■ What is required:
Copy out, from the entries below, each line that holds the string "menu".

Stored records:
--- START ---
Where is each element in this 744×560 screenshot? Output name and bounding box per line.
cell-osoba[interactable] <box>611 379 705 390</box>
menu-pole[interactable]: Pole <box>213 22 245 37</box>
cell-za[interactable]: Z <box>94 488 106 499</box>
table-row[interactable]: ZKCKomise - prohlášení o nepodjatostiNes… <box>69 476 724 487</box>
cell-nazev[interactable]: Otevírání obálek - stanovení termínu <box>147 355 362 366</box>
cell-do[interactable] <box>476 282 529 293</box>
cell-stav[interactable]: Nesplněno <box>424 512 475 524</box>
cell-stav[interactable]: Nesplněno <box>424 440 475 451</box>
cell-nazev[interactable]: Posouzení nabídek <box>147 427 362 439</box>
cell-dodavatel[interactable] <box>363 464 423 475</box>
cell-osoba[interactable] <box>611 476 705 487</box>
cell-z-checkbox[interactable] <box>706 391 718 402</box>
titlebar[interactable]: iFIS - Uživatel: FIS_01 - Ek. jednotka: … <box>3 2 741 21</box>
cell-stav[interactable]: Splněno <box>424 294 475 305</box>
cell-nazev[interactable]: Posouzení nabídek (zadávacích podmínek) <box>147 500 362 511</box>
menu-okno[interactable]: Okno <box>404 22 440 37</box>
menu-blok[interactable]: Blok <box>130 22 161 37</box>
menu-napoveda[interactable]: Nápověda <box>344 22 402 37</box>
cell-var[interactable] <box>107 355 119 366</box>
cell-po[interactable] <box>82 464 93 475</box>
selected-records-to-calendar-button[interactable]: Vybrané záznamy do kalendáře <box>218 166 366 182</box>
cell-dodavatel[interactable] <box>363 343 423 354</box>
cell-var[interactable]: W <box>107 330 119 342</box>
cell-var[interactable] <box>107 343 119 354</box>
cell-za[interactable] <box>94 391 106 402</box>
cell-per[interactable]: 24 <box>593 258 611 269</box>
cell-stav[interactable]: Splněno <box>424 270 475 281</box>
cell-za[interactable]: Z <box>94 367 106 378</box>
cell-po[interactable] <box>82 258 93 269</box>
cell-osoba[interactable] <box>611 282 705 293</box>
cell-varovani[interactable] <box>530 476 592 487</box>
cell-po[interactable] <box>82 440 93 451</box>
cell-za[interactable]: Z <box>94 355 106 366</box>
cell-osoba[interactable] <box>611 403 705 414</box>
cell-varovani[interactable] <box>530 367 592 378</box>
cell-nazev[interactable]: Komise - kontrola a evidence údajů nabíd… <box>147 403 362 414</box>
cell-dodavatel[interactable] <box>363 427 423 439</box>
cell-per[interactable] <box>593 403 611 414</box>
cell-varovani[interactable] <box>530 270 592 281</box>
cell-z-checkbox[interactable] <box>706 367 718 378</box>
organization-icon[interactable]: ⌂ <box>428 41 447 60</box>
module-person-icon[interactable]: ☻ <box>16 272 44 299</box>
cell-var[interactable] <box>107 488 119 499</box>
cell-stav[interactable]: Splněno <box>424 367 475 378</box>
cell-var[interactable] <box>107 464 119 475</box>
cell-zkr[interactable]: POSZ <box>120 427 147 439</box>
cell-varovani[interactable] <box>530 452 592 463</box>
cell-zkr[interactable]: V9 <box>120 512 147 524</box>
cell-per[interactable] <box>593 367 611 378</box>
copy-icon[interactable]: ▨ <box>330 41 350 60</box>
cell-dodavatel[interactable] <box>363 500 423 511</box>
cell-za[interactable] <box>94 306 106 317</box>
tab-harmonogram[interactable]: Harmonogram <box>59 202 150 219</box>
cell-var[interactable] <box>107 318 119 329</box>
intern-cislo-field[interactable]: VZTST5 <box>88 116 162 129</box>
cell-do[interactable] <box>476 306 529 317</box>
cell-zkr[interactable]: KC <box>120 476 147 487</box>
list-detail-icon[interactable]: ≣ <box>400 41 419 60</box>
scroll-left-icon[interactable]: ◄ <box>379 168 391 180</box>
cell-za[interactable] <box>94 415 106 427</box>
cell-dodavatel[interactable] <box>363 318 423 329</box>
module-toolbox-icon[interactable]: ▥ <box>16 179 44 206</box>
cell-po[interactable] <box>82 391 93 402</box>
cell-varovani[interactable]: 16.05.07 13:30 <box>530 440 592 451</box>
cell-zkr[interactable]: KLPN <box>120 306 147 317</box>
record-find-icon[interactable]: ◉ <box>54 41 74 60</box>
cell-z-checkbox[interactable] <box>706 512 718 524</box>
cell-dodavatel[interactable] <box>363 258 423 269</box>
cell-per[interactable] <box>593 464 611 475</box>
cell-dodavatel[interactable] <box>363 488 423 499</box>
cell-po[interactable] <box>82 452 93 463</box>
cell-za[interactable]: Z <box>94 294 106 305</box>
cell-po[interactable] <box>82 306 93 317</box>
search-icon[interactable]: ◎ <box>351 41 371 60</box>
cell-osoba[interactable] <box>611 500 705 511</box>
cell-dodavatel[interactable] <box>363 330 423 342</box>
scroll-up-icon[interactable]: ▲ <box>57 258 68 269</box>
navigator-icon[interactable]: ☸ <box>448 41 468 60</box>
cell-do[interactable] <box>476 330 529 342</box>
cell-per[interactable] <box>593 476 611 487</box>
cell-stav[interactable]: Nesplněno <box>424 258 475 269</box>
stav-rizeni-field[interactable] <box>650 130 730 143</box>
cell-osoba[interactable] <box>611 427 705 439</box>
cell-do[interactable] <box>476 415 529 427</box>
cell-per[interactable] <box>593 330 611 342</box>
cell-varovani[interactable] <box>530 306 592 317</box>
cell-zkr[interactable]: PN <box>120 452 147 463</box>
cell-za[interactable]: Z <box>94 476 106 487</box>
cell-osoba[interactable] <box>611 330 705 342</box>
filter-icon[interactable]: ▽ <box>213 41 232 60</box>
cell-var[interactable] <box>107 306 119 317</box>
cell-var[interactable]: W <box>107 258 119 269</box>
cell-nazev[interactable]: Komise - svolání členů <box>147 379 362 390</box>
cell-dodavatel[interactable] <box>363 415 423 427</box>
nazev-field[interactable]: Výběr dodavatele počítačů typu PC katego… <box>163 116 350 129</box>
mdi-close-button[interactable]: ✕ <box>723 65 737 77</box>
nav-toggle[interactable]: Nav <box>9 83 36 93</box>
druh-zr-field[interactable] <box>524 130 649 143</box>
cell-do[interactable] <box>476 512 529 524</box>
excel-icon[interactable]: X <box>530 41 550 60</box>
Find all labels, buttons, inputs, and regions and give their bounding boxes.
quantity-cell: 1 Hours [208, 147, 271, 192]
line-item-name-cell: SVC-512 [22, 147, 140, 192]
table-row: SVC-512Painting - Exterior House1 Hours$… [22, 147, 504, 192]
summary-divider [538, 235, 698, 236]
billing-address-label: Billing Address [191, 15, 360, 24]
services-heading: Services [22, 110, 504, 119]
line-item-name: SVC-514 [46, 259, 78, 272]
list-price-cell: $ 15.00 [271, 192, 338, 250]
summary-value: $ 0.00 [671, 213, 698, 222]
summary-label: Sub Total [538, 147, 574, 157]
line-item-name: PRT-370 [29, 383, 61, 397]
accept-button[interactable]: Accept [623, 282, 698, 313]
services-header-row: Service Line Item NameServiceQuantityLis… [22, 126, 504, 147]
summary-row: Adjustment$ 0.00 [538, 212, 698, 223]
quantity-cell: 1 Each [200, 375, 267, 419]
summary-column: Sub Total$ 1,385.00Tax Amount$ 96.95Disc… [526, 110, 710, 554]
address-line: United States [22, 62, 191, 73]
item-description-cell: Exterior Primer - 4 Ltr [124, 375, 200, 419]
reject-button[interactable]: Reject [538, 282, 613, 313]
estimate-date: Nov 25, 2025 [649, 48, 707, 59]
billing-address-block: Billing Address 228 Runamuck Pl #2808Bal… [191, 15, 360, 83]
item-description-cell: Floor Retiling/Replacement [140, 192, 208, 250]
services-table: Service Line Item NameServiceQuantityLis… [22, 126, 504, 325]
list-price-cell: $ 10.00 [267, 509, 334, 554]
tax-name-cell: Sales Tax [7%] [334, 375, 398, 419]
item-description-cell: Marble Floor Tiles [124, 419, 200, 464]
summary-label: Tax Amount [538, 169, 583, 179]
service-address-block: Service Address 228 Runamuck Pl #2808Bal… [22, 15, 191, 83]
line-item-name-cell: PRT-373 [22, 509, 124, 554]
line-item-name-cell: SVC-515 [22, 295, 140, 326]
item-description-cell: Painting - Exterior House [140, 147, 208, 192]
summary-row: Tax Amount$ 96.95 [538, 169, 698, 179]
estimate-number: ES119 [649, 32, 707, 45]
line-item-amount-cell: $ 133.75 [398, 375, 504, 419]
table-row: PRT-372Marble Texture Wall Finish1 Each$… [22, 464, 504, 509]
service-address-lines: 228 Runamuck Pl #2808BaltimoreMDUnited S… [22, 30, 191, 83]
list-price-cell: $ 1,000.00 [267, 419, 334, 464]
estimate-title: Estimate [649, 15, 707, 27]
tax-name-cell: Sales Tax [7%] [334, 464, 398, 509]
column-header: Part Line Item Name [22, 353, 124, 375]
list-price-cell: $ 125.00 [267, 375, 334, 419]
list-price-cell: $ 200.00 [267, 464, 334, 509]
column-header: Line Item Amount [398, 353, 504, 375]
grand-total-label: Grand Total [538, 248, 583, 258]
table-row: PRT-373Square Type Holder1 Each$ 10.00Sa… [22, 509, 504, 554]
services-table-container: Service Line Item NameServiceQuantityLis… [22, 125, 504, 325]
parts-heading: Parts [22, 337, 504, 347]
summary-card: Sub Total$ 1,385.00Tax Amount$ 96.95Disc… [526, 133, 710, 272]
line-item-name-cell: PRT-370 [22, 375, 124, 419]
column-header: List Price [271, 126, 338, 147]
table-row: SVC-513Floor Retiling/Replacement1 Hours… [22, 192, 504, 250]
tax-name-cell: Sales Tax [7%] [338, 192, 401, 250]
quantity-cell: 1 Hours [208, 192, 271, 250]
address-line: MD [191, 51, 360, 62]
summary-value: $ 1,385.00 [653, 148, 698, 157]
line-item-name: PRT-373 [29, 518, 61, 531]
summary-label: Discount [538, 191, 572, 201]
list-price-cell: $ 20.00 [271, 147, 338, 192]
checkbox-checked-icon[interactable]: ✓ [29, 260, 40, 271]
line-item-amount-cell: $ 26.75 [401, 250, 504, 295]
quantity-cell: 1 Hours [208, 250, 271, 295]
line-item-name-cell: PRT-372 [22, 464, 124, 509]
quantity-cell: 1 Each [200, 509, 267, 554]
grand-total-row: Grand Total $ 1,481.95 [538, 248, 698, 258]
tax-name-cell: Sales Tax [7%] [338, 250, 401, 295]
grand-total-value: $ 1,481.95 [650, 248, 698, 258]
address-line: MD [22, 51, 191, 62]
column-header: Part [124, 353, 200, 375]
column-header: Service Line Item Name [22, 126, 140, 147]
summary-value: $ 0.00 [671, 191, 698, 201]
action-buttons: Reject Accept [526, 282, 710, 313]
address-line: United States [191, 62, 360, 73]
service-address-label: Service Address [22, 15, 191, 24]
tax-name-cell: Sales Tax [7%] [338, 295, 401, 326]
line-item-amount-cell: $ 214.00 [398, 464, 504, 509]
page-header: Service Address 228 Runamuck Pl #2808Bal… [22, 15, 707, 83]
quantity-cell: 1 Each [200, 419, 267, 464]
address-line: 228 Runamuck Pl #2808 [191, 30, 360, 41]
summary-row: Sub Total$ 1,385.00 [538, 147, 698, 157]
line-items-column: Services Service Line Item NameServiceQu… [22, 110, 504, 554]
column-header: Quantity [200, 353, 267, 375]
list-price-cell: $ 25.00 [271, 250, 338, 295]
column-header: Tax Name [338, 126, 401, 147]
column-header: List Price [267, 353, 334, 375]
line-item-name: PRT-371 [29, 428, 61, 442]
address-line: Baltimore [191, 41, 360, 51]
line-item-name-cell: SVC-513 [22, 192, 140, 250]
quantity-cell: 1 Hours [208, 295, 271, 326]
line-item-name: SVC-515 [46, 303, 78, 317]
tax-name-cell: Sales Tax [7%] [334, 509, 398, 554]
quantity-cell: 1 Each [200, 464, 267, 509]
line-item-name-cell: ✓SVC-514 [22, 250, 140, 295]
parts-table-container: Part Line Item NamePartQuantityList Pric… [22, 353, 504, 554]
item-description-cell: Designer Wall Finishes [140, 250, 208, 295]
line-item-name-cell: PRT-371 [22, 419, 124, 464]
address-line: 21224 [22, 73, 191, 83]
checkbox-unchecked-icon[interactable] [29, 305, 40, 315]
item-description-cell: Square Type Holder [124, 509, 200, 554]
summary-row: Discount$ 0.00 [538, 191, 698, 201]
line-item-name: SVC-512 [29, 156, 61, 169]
--- END ---
■ Answer to the problem:
menu-pole[interactable]: Pole <box>213 22 245 37</box>
menu-okno[interactable]: Okno <box>404 22 440 37</box>
menu-blok[interactable]: Blok <box>130 22 161 37</box>
menu-napoveda[interactable]: Nápověda <box>344 22 402 37</box>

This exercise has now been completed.